Directions for this task => State the number of lines in the following material that contain the string "vína", and nothing else.

Listed entries =>
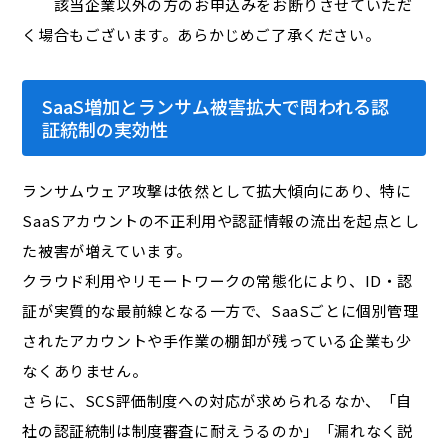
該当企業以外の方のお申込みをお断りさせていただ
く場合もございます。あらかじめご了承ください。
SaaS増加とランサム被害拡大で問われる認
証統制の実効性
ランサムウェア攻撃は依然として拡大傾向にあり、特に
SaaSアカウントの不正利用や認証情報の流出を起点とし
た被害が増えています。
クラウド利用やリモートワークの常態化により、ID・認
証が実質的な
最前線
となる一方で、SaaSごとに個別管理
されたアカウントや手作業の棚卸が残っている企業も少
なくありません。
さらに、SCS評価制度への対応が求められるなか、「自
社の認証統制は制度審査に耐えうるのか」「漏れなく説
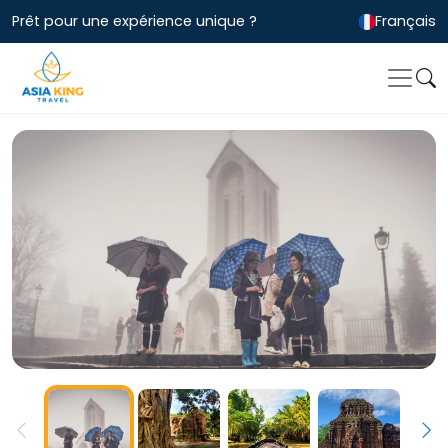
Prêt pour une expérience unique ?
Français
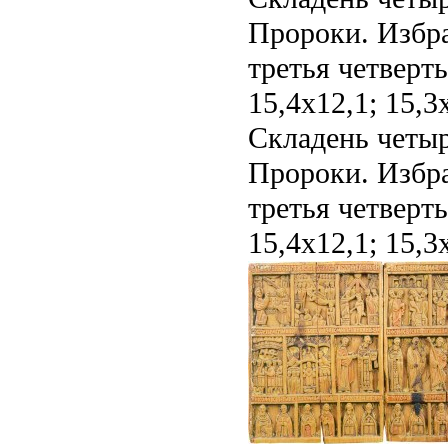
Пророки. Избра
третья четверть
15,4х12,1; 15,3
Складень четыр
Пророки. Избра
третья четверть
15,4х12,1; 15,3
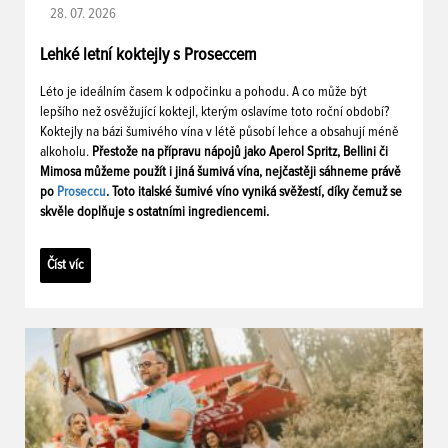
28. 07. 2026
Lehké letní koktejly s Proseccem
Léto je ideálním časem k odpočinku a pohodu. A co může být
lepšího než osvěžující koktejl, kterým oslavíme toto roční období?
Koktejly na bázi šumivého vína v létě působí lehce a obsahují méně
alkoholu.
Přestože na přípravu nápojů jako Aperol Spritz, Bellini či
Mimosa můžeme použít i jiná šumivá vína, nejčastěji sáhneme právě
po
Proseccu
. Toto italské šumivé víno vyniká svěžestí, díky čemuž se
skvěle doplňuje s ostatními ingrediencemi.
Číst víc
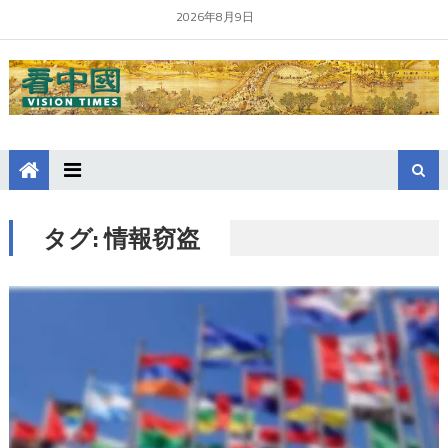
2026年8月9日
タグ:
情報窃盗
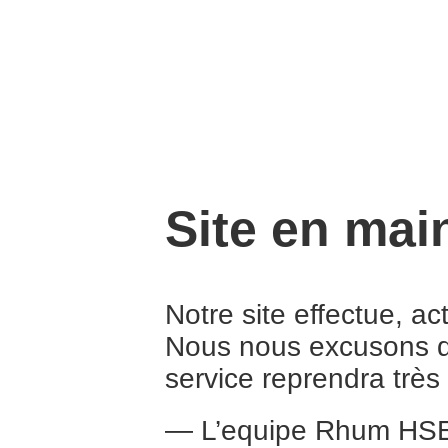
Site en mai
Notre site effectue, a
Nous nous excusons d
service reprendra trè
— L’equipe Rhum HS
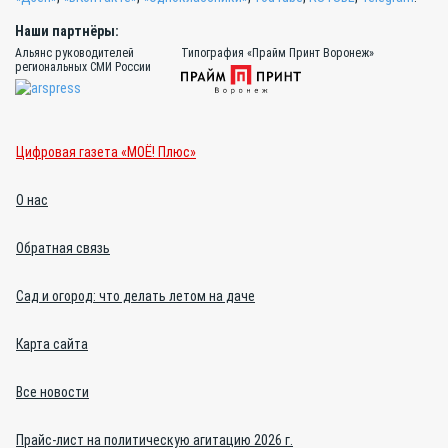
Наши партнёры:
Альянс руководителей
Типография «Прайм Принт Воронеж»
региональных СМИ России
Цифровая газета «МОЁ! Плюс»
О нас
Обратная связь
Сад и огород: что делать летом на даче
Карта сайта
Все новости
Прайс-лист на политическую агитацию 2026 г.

Expected answer => 2